The following steps need to be performed before running this example:

Important

Prerequisites

For Kebnekaise:

ml GCC/10.2.0 CUDA/11.1.1 OpenMPI/4.0.5 ml TensorFlow/2.4.1 ml Horovod/0.21.1-TensorFlow-2.4.1

virtualenv –system-site-packages /proj/nobackup/<your-project-storage>/env-horovod

source /proj/nobackup/<your-project-storage>/env-horovod/bin/activate

python -m pip install tensorflow_hub

python -m pip install sklearn

A sample batch script for running this Horovod example is here:

#!/bin/bash
#SBATCH -A project_ID
#SBATCH -t 00:05:00
#SBATCH -N X               # nr. nodes
#SBATCH -n Y               # nr.

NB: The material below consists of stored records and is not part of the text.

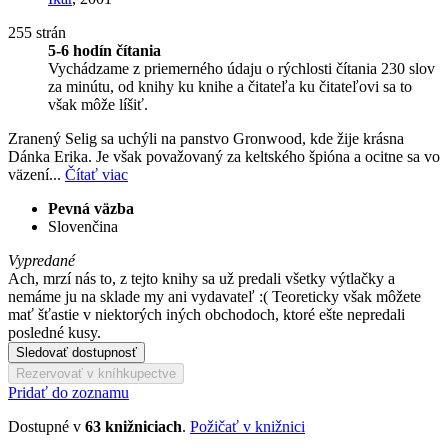
255 strán
5-6 hodín čítania
Vychádzame z priemerného údaju o rýchlosti čítania 230 slov
za minútu, od knihy ku knihe a čitateľa ku čitateľovi sa to
však môže líšiť.
Zranený Selig sa uchýli na panstvo Gronwood, kde žije krásna
Dánka Erika. Je však považovaný za keltského špióna a ocitne sa vo
väzení...
Čítať viac
Pevná väzba
Slovenčina
Vypredané
Ach, mrzí nás to, z tejto knihy sa už predali všetky výtlačky a
nemáme ju na sklade my ani vydavateľ :( Teoreticky však môžete
mať šťastie v niektorých iných obchodoch, ktoré ešte nepredali
posledné kusy.
Sledovať dostupnosť
Rezervovať v kníhkupectve
Pridať do zoznamu
Dostupné v
63 knižniciach
.
Požičať v knižnici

MPI ranks
#SBATCH -o output_%j.out   # output file
#SBATCH -e error_%j.err    # error messages
#SBATCH --gres=gpu:k80:2
#SBATCH --exclusive

ml purge > /dev/null 2>&1
ml GCC/10.2.0 CUDA/11.1.1 OpenMPI/4.0.5
ml TensorFlow/2.4.1
ml Horovod/0.21.1-TensorFlow-2.4.1

source /proj/nobackup/<your-project-storage>/env-horovod/bin/activate

list_of_nodes=$( scontrol show hostname $SLURM_JOB_NODELIST | sed -z 's/\n/\:4,/g' )
list_of_nodes=${list_of_nodes%?}
mpirun -np $SLURM_NTASKS -H $list_of_nodes python Transfer_Learning_NLP_Horovod.py --epochs 10 --batch-size 64

Running the Horovod example

Do the initial steps for loading the required modules for Horovod, create an environment and install the dependencies for Horovod.

Run the Horovod example on 1 node each with 4 GPU engines. Thus, 4 MPI ranks will be needed. Then run the script on 2 nodes. Compare the wall times reported at the end of the output files.